Una casa sabe que te
vas a mudar como una mujer vengativa sabe que la vas a dejar.
Así, tanto la casa
como la mujer, enteradas de tus intenciones, se empecinan en hacer que la pases
lo peor posible durante los días que anteceden al adiós definitivo.
Al desorden por el acopio
de cajas, bolsas, maletas etc., que invade la casa durante los días finales; se
suman el allanamiento de morada por parte del polvo, la muerte del jardín, la
cual reconoces al descubrir que tu perro revolcándose animosamente en él se
asemeja más a un jugador de béisbol robando una base y la misteriosa y
selectiva (por qué sólo sucede cuando estás en la ducha) disminución de presión
de agua que te enseña a ducharte con la espalda pegada a la pared como preso
que cuida su integridad.
La casa parece
desmoronarse como la mujer que vas a dejar parece odiarte. Es en esa última
semana que detonan todos los desperfectos que siempre habían estado pero que
nunca habías visto. Mientras las tuberías se rajan y filtran agua por los
techos hasta ponerlos más verdes de lo que alguna vez estuvo tu jardín, el
timbre y los focos se empoderan y deciden cuando sonar y cuando prender. Vaya
que te sientes ciego cuando entiendes que todas esas fallas son producto del
deterioro natural de las cosas y en el caso de la mujer, del deterioro
producido por un descuido del cual tú también eres responsable.
Pones un cartel en la
entrada principal: “tocar la puerta, el timbre no suena”. Como alguna vez dijo
el gran Charlie Sheen, “nadie decora una habitación de hotel” y tú no vas a
arreglar desperfectos de una casa que vas a dejar. Cuando tu perro se pasea
libremente por absolutamente toda la casa sin que nadie intente sacarlo al
jardín, corriendo el riesgo que marque su territorio, incluso si pudiera sobre tu
cara, es señal para la casa de que todo está consumado. Nada podrá molestar
más. Por su parte, al no encontrar emoción, el perro pierde los deseos de
escabullirse, hace su maleta, se sienta y se une a la espera del día final.
Irónicamente es con
la casa con quien caes en cuenta de nimiedades románticas. La última noche o el
último duchazo se vuelven acciones cotidianas las cuales cargas de simbolismo.

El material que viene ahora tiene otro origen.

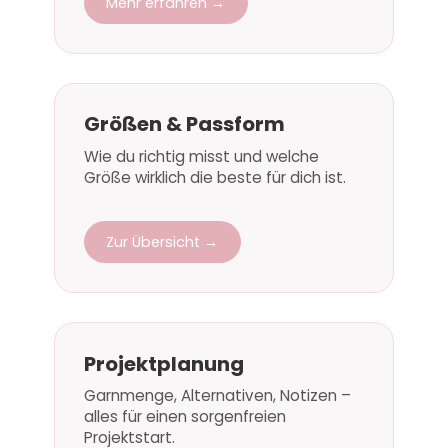
Mehr erfahren →
Größen & Passform
Wie du richtig misst und welche
Größe wirklich die beste für dich ist.
Zur Übersicht →
Projektplanung
Garnmenge, Alternativen, Notizen –
alles für einen sorgenfreien
Projektstart.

Así, en cada cosa que haces retumba en tu cabeza la frase “oh, la última vez
que esto, la última vez que lo otro”. Consciente de que, ¡ya, se acabó!,
merodeas dramáticamente por cada espacio y miras cada rincón con nostalgia.
Con la mujer que vas
a dejar, todo suele suceder en el plano inconsciente y tienes suerte si después
tus recuerdos son lo suficientemente claros como para evocar algún pensamiento.

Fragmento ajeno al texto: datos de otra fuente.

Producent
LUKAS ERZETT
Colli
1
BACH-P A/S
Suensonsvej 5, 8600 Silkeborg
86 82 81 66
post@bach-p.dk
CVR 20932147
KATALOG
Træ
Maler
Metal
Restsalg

La última vez que lo hicieron es lo mínimo.
La verdad es que me da
pena. Un recuerdo es una vivencia que aconteció en un lugar y un momento
determinado. Miles de recuerdos de todo tamaño se almacenan en nuestra mente y
no diariamente exploramos cada uno de ellos. Pasar por tu colegio detona las
caras de tus amigos y con ellas las anécdotas. Visitar la casa de tu abuela te
permite recordar cuando jugabas de niño con tus primos.
Un recuerdo sin un
lugar a donde ir es un recuerdo huérfano. El lugar alimenta una memoria. Con
él, automáticamente todo viene a la mente casi sin esfuerzo. Sin él, todo es
más abstracto, menos fidedigno. La memoria es frágil.
Mi casa, donde vivíamos
5 personas y dos perros, la que diseñó mi abuelo en el año 68; es a los ojos
del comprador, un terreno. Un terreno que en unos años albergará a más de 400
familias debidamente hacinadas.
La fidelidad de mis
recuerdos quedará una vez más a merced de mí ya comprobada mendaz memoria. Las líneas
de mis memorias se irán atenuando y finalmente estas se amalgamarán sólo como
grandes sucesos. Meramente descriptivos, sin detalles, sin colores. Exactamente
igual que pasó con el recuerdo de cada mujer que dejé.